= Tempest-Tost =

1951 novel by Robertson Davies

First edition

Tempest-Tost, published in 1951 by Clarke Irwin, is the first novel in The Salterton Trilogy by Canadian novelist Robertson Davies. The other two novels are Leaven of Malice (1954) and A Mixture of Frailties (1958). The series was also published in one volume as The Salterton Trilogy in 1986.

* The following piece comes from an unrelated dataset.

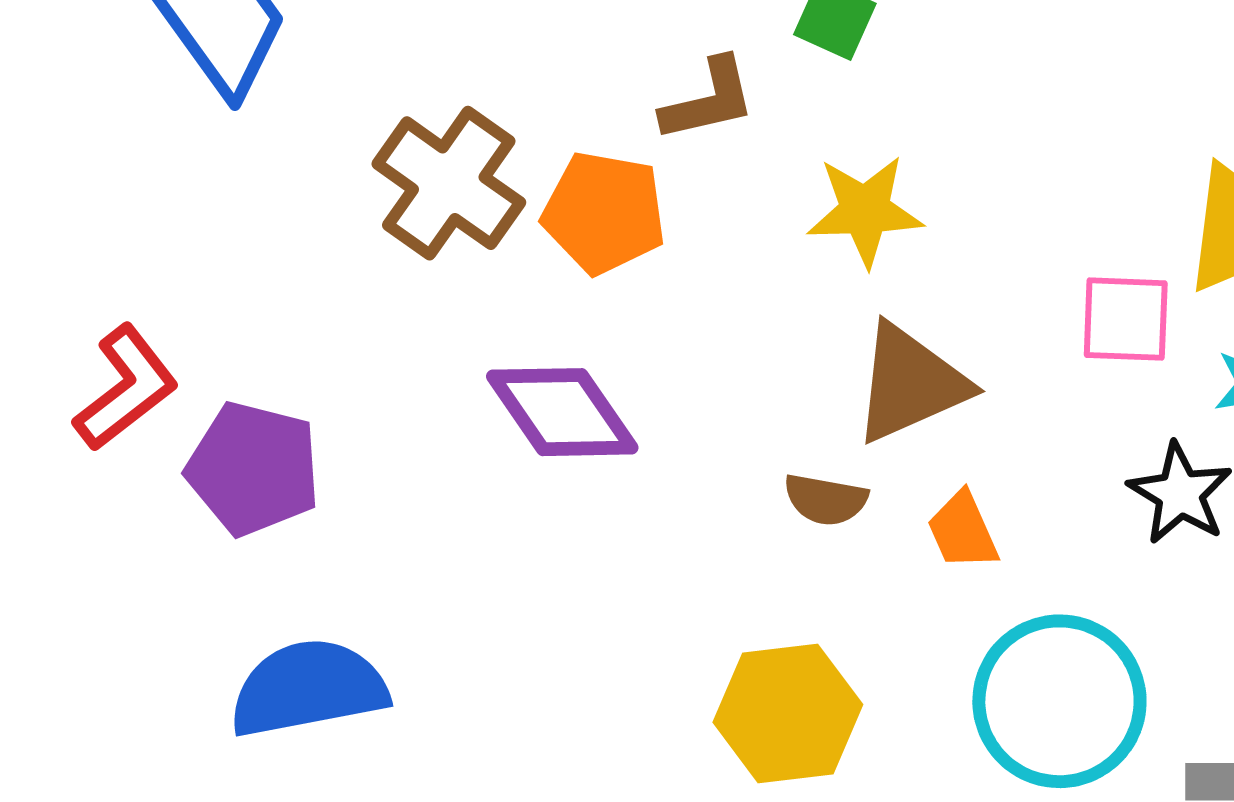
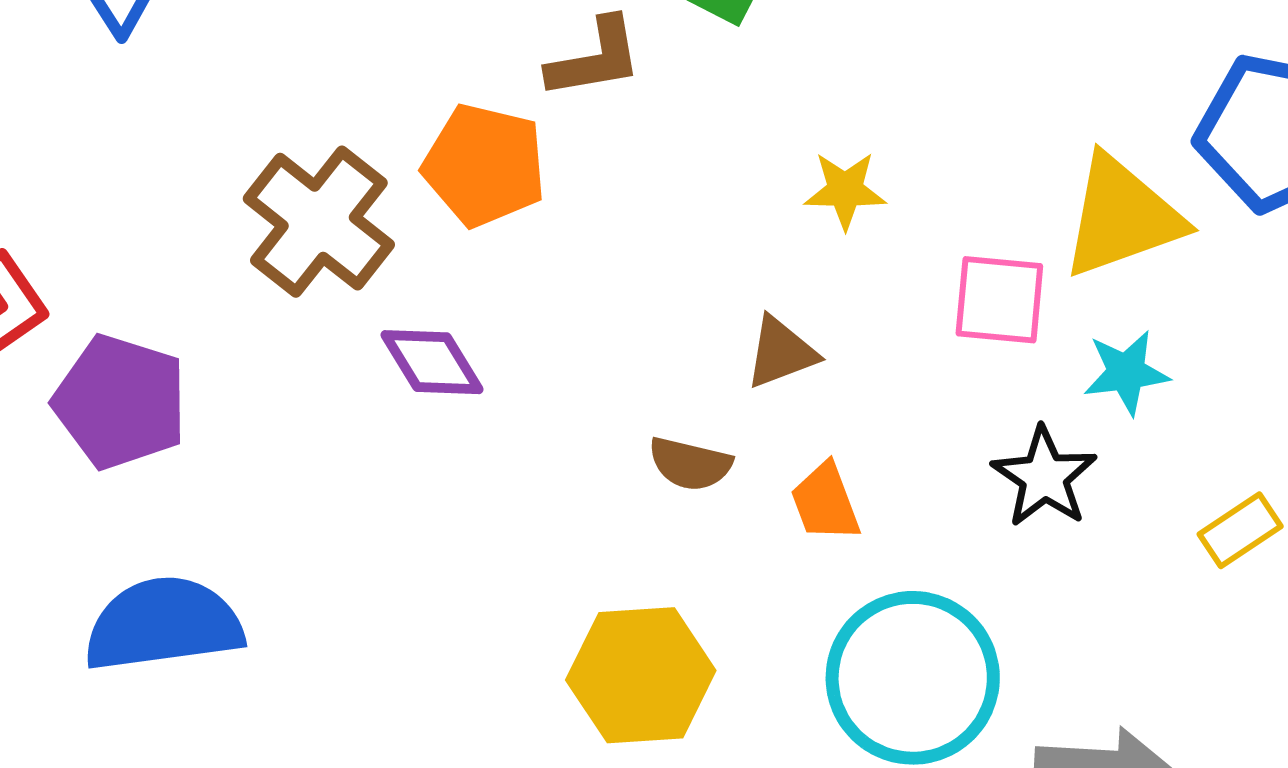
brown cross: (449, 183) -> (319, 222), moved
yellow star: (865, 211) -> (845, 190), moved, size x0.7
brown triangle: (910, 383) -> (781, 352), size x0.6
purple diamond: (562, 412) -> (432, 362), size x0.7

The trilogy revolves around the residents of the imaginary town of Salterton, Ontario.

==Plot summary==
Tempest-Tost could be considered theatre-fiction, which, as Graham Wolfe explains, refers to "novels and stories that engage in concrete and sustained ways with theatre as artistic practice and industry". In the novel, an amateur theatrical group sets about mounting a production of Shakespeare's The Tempest. Romantic young scholar and assistant director Solomon ("Solly") Bridgetower, womanizer Roger Tasset and repressed middle-aged math teacher Hector Mackilwraith vie for the rich, beautiful and indifferent leading lady Griselda Webster. As the production moves forward, each man presses his suit with characteristic blind-spots as small rivalries and ambitions are pursued by Griselda's precocious sister Fredegonde (Freddy), the vain Professor Walter Vambrace, his socially awkward daughter Pearl Vambrace, and the mischievous musician Humphrey Cobbler.